Mais vous le savez aussi bien que moi, la vie n'est pas simple.
Et qu'en pensant aller dans le sens de la protection, on peut aussi bien aller dans celui du mur.
C'est pour cela que tout récemment, nous avons réuni ce qui se fait de mieux en matière de biologie de populations de petite taille. Un séminaire INTERNATIONAL (merci à Raymond, le "canadien portoricain" du groupe) a été organisé en Guadeloupe à l'initiative de l'AGO, et grâce à la décontraction naturelle de la trésorière d'AEVA. Qui a donné le feu vert pour pré-financer l'opération, on se demande comment de tels irresponsables sont recrutés dans ces structures associatives. Nos spécialistes invités : Nathalie Machon du Museum, et Raymond Tremblay de l'Université de Porto Rico.
Le morne Mazeau en 1987, du temps où notre gracieuse terrestre vivait de beaux jours.
Ce furent deux journées fort sympathiques, préalable indispensable pour que la mayonnaise prenne, et pour arriver à bien s'amuser (pardon, travailler) ensemble. Au programme tout d'abord, la visite du laboratoire de culture in vitro du CRB INRA-CIRAD, ou Man Jocelyne fait des merveilles pour conserver et repiquer les Orchidées dans des mélanges de gélose savamment dosés.
Puis un petit tour dans les jardins et ombrières des amoureux d'Epidendrum revertianum, j'ai nommé Nicolas et Claude.
Marie-France nous a à cette occasion désaltérés avec un délicieux jus de gingembre maison.
Troisième temps des visites : le terrain. Les talus pentus de la Mamelle de Petit-Bourg, puis le Morne Mazeau à Deshaies.
Philippe affecté à la circulation sur la Mamelle Petit-Bourg.

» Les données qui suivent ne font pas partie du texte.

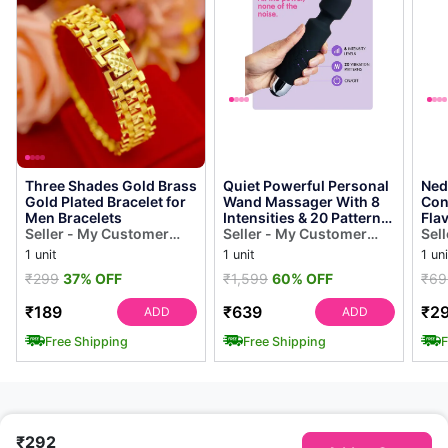
Three Shades Gold Brass
Quiet Powerful Personal
Ned
Gold Plated Bracelet for
Wand Massager With 8
Con
Men Bracelets
Intensities & 20 Patterns
Fla
Seller - My Customer
( Multi Color )
Seller - My Customer
Act
Sel
Choice
Choice
Con
Cho
1 unit
1 unit
1 uni
₹299
37% OFF
₹1,599
60% OFF
₹69
₹189
₹639
₹2
ADD
ADD
Free Shipping
Free Shipping
F
₹292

Deuxième jour, tout le monde est puni et se retrouve en salle. Messieurs dames, il va falloir potasser un peu avant d'envisager quoi que ce soit :
Nathalie expliquant au parterre d'ignares que nous sommes, la différence entre heterosis et dépression de consanguinité.
- quelle est la réglementation sur les espèces protégées ?
- que faut-il faire pour être autorisé à manipuler des espèces protégées ?
- quels sont les freins au renforcement des petites populations ?
- quelles sont les clés pour la conservation des espèces ?
- que connaissons-nous exactement des populations d'E. revertianum ?
Mais oui, beaucoup de questions. Mais rassurez-vous, également quelques réponses, toutes consignées dans le compte-rendu ce ces journées, maintenant disponible dans tous les bons kiosques.
Nous sommes très fiers, Jeanny Marc, députée maire de Deshayes, a passé toute une matinée avec nous. A été conquise par Raymond (enfin, par son exposé) et Nathalie. Souhaite investir sa commune dans le projet, notamment au travers de la participation d'écoliers à certaines actions.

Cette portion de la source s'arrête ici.